* TASK STATEMENT *
In your copy of the data, include no pictures and alter nothing else.

* TASK INPUT *
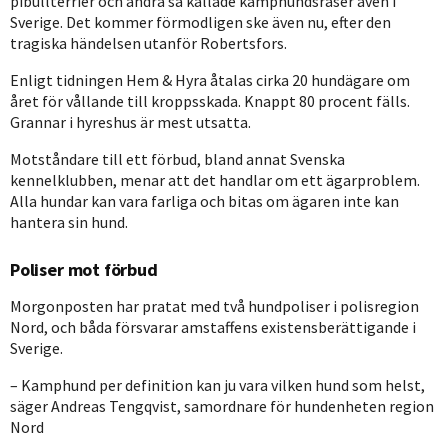
pibullterrier och andra så kallade kamphundsraser även i
Sverige. Det kommer förmodligen ske även nu, efter den
tragiska händelsen utanför Robertsfors.
Enligt tidningen Hem & Hyra åtalas cirka 20 hundägare om
året för vållande till kroppsskada. Knappt 80 procent fälls.
Grannar i hyreshus är mest utsatta.
Motståndare till ett förbud, bland annat Svenska
kennelklubben, menar att det handlar om ett ägarproblem.
Alla hundar kan vara farliga och bitas om ägaren inte kan
hantera sin hund.
Poliser mot förbud
Morgonposten har pratat med två hundpoliser i polisregion
Nord, och båda försvarar amstaffens existensberättigande i
Sverige.
– Kamphund per definition kan ju vara vilken hund som helst,
säger Andreas Tengqvist, samordnare för hundenheten region
Nord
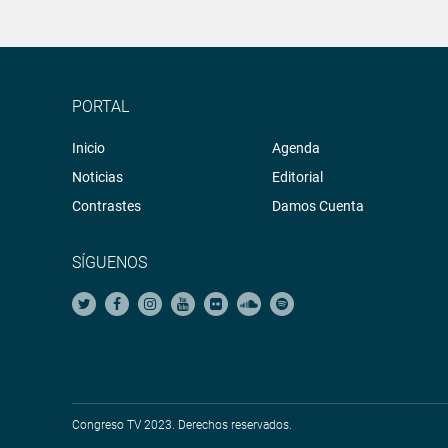
PORTAL
Inicio
Agenda
Noticias
Editorial
Contrastes
Damos Cuenta
SÍGUENOS
Congreso TV 2023. Derechos reservados.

* ANSWER BOX *
pibullterrier och andra så kallade kamphundsraser även i
Sverige. Det kommer förmodligen ske även nu, efter den
tragiska händelsen utanför Robertsfors.
Enligt tidningen Hem & Hyra åtalas cirka 20 hundägare om
året för vållande till kroppsskada. Knappt 80 procent fälls.
Grannar i hyreshus är mest utsatta.
Motståndare till ett förbud, bland annat Svenska
kennelklubben, menar att det handlar om ett ägarproblem.
Alla hundar kan vara farliga och bitas om ägaren inte kan
hantera sin hund.
Poliser mot förbud
Morgonposten har pratat med två hundpoliser i polisregion
Nord, och båda försvarar amstaffens existensberättigande i
Sverige.
– Kamphund per definition kan ju vara vilken hund som helst,
säger Andreas Tengqvist, samordnare för hundenheten region
Nord
PORTAL
Inicio
Agenda
Noticias
Editorial
Contrastes
Damos Cuenta
SÍGUENOS
Congreso TV 2023. Derechos reservados.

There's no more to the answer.